Dataset excerpts:
BEGIN

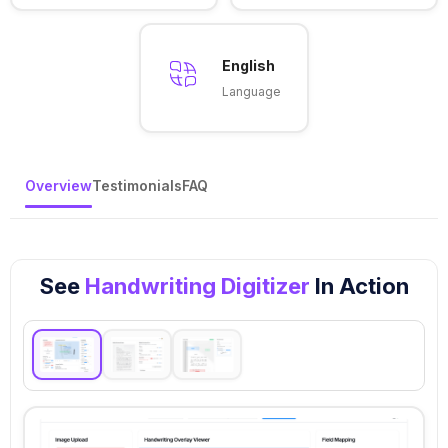
English
Language
Overview
Testimonials
FAQ
See
Handwriting Digitizer
In Action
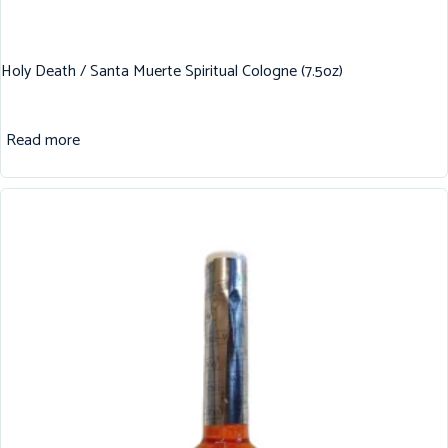
Holy Death / Santa Muerte Spiritual Cologne (7.5oz)
Read more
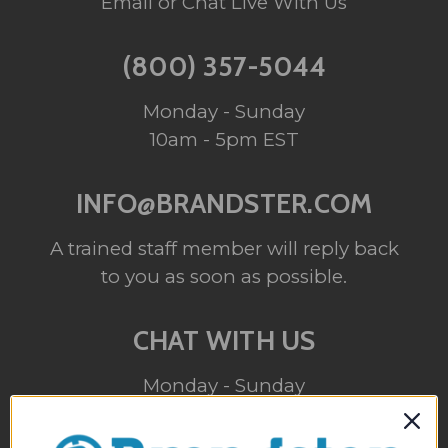
Email or Chat Live With Us
(800) 357-5044
Monday - Sunday
10am - 5pm EST
INFO@BRANDSTER.COM
A trained staff member will reply back
to you as soon as possible.
CHAT WITH US
Monday - Sunday
10am - 5pm EST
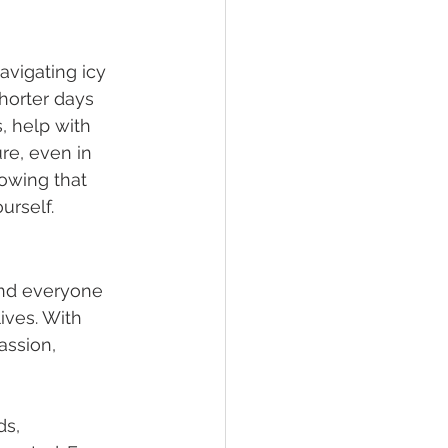
avigating icy 
horter days 
, help with 
e, even in 
owing that 
urself.
and everyone 
ives. With 
ssion, 
s, 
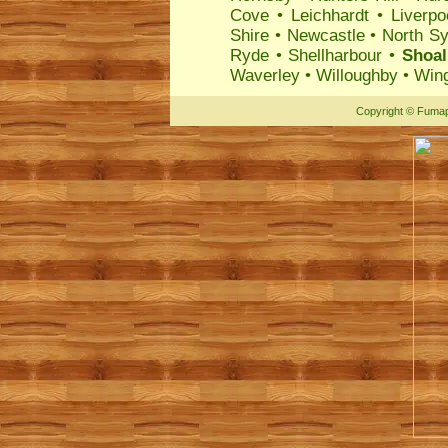
Cove
•
Leichhardt
•
Liverpo
Shire
•
Newcastle
•
North S
Ryde
•
Shellharbour
•
Shoal
Waverley
•
Willoughby
•
Wing
Copyright
©
Fumap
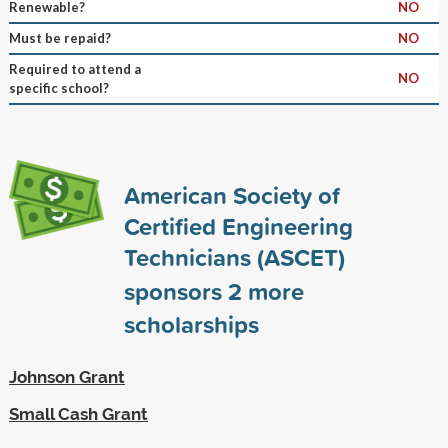
Renewable?
NO
Must be repaid?
NO
Required to attend a
NO
specific school?
American Society of
Certified Engineering
Technicians (ASCET)
sponsors
2
more
scholarships
Johnson Grant
Small Cash Grant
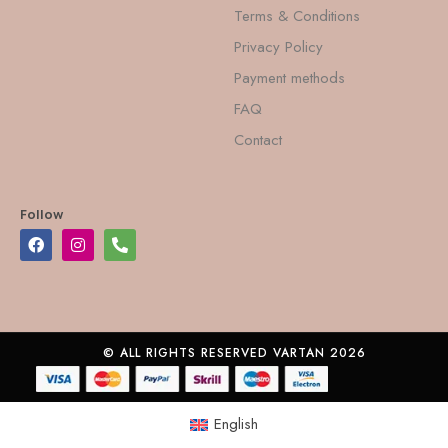
Terms & Conditions
Privacy Policy
Payment methods
FAQ
Contact
Follow
© ALL RIGHTS RESERVED VARTAN 2026
English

END

ABOUT THIS EXERCISE:
What belongs in the answer is each line above, reproduced exactly, and no picture.

SOLUTION BELOW:
English
Language
Overview
Testimonials
FAQ
See
Handwriting Digitizer
In Action
Holy Death / Santa Muerte Spiritual Cologne (7.5oz)
Read more
Email or Chat Live With Us
(800) 357-5044
Monday - Sunday
10am - 5pm EST
INFO@BRANDSTER.COM
A trained staff member will reply back
to you as soon as possible.
CHAT WITH US
Monday - Sunday
10am - 5pm EST
avigating icy 
horter days 
, help with 
e, even in 
owing that 
urself.
and everyone 
ives. With 
ssion, 
s, 
Cove
•
Leichhardt
•
Liverpo
Shire
•
Newcastle
•
North S
Ryde
•
Shellharbour
•
Shoal
Waverley
•
Willoughby
•
Wing
Copyright
©
Fumap
Renewable?
NO
Must be repaid?
NO
Required to attend a
NO
specific school?
American Society of
Certified Engineering
Technicians (ASCET)
sponsors
2
more
scholarships
Johnson Grant
Small Cash Grant
Terms & Conditions
Privacy Policy
Payment methods
FAQ
Contact
Follow
© ALL RIGHTS RESERVED VARTAN 2026
English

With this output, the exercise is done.